21 septembre 2009 à 0 h 09

Mis à jour le 17 avril 2015 à 15 h 04

Réductions de 25 %, 50 % ou 75 %, cadeaux à l’achat et programmes de fidélité n’ont que très peu d’influence sur le comportement des consommatrices, démontre une étude dirigée par Serge Carrier, professeur au Département de management et technologie et directeur de l’École supérieure de la mode depuis deux ans. «La seule promotion qui fonctionne un peu, ce sont les rabais, dit-il. L’acheteuse moyenne n’ira pas dans un magasin parce que celui-ci annonce des rabais et les rabais ne l’inciteront pas à acheter des articles qu’elle ne veut pas, mais elle achètera peut-être davantage de choses dont elle a besoin.»

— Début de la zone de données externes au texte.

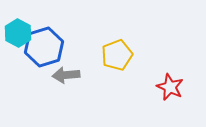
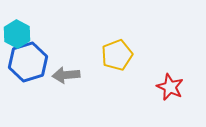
cyan hexagon: moved 1 px left, 1 px down
blue hexagon: moved 16 px left, 15 px down
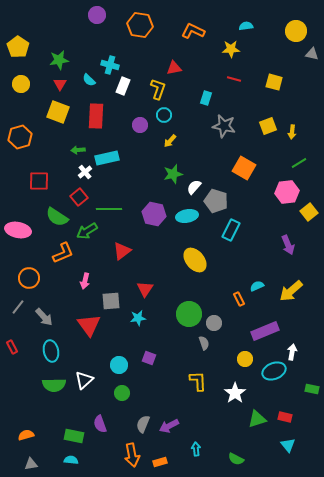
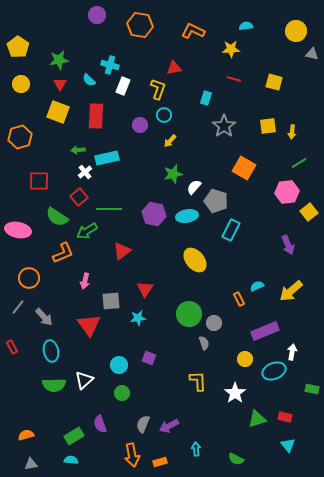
gray star at (224, 126): rotated 25 degrees clockwise
yellow square at (268, 126): rotated 12 degrees clockwise
green rectangle at (74, 436): rotated 42 degrees counterclockwise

L’étude, menée par le chercheur à la maîtrise Stéphane Jean, a porté sur près de 400 questionnaires soumis dans plusieurs régions de la province à des consommatrices âgées entre 44 et 63 ans. «Les femmes baby-boomers constituent le plus important segment de la clientèle dans le secteur du vêtement, note Serge Carrier. Cela s’explique facilement. D’abord, les femmes sont responsables de 80 % des achats dans le domaine de la mode, ce qui n’est pas étonnant si l’on considère qu’elles achètent pour elles, mais aussi pour leurs maris et leurs enfants. Ensuite, parmi les consommatrices, les baby-boomers sont celles qui ont la plus grande capacité financière.»

La sagesse des consommatrices

Selon les chercheurs, ces consommatrices plutôt sages seraient imperméables aux stratégies telles que les cadeaux promotionnels offerts avec l’achat de divers articles. «On suppose que les cadeaux fonctionnent davantage avec les jeunes, dit le directeur de l’École de la mode. Ce serait à vérifier.»

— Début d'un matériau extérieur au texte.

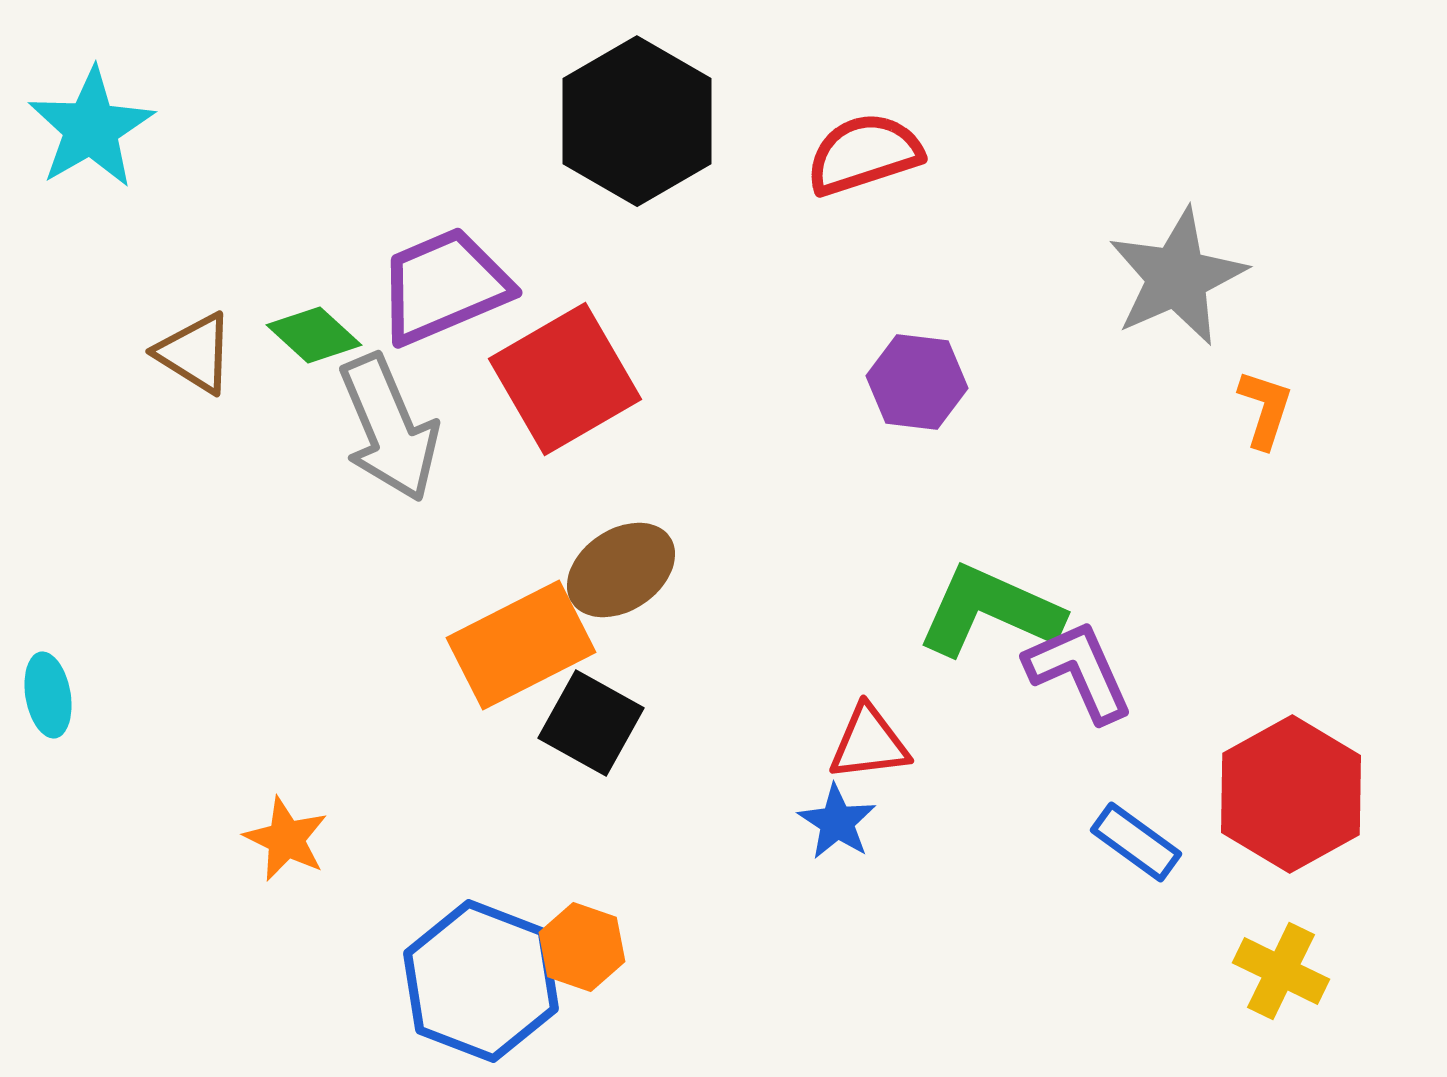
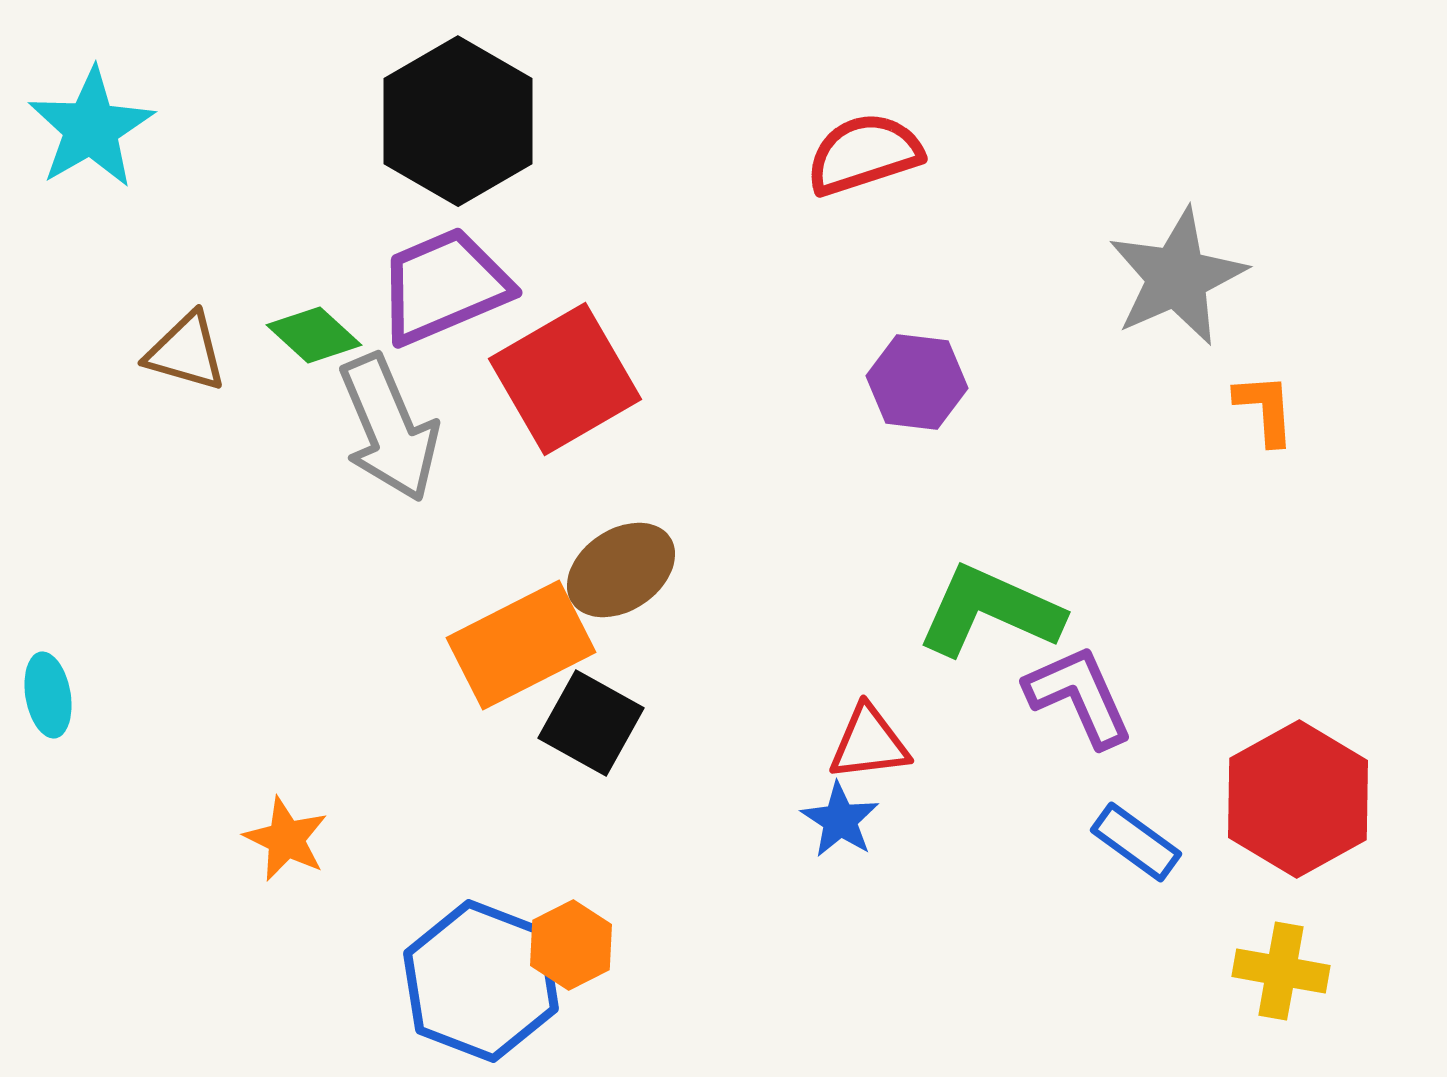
black hexagon: moved 179 px left
brown triangle: moved 9 px left, 1 px up; rotated 16 degrees counterclockwise
orange L-shape: rotated 22 degrees counterclockwise
purple L-shape: moved 25 px down
red hexagon: moved 7 px right, 5 px down
blue star: moved 3 px right, 2 px up
orange hexagon: moved 11 px left, 2 px up; rotated 14 degrees clockwise
yellow cross: rotated 16 degrees counterclockwise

Quant aux programmes de fidélité – qui permettent d’obtenir un dixième soutien-gorge gratuit ou une réduction après un certain nombre d’achats poinçonnés sur une carte -, ils semblent susciter un peu plus d’intérêt en région. «On peut formuler l’hypothèse qu’il est plus facile de créer un sentiment de fidélité en région, où l’offre est moins abondante et diversifiée qu’au centre-ville», avance Serge Carrier. Mais encore là, prévient-il, l’intérêt est faible et la différence à peine significative entre consommatrices des villes et consommatrices des champs.

Est-ce que les gens se cachent d’acheter à rabais quand ils répondent aux questions du sondage? «En principe, si certaines se cachent, d’autres voudront se montrer des consommatrices averties en disant qu’elles achètent à rabais, note Serge Carrier. On s’attendrait donc à un équilibre, mais ce n’est pas le cas. Selon ce qu’elles nous disent, les consommatrices sont très peu influencées par les promotions. Les rabais vont faire augmenter leur consommation, mais ne les inciteront pas à se déplacer.»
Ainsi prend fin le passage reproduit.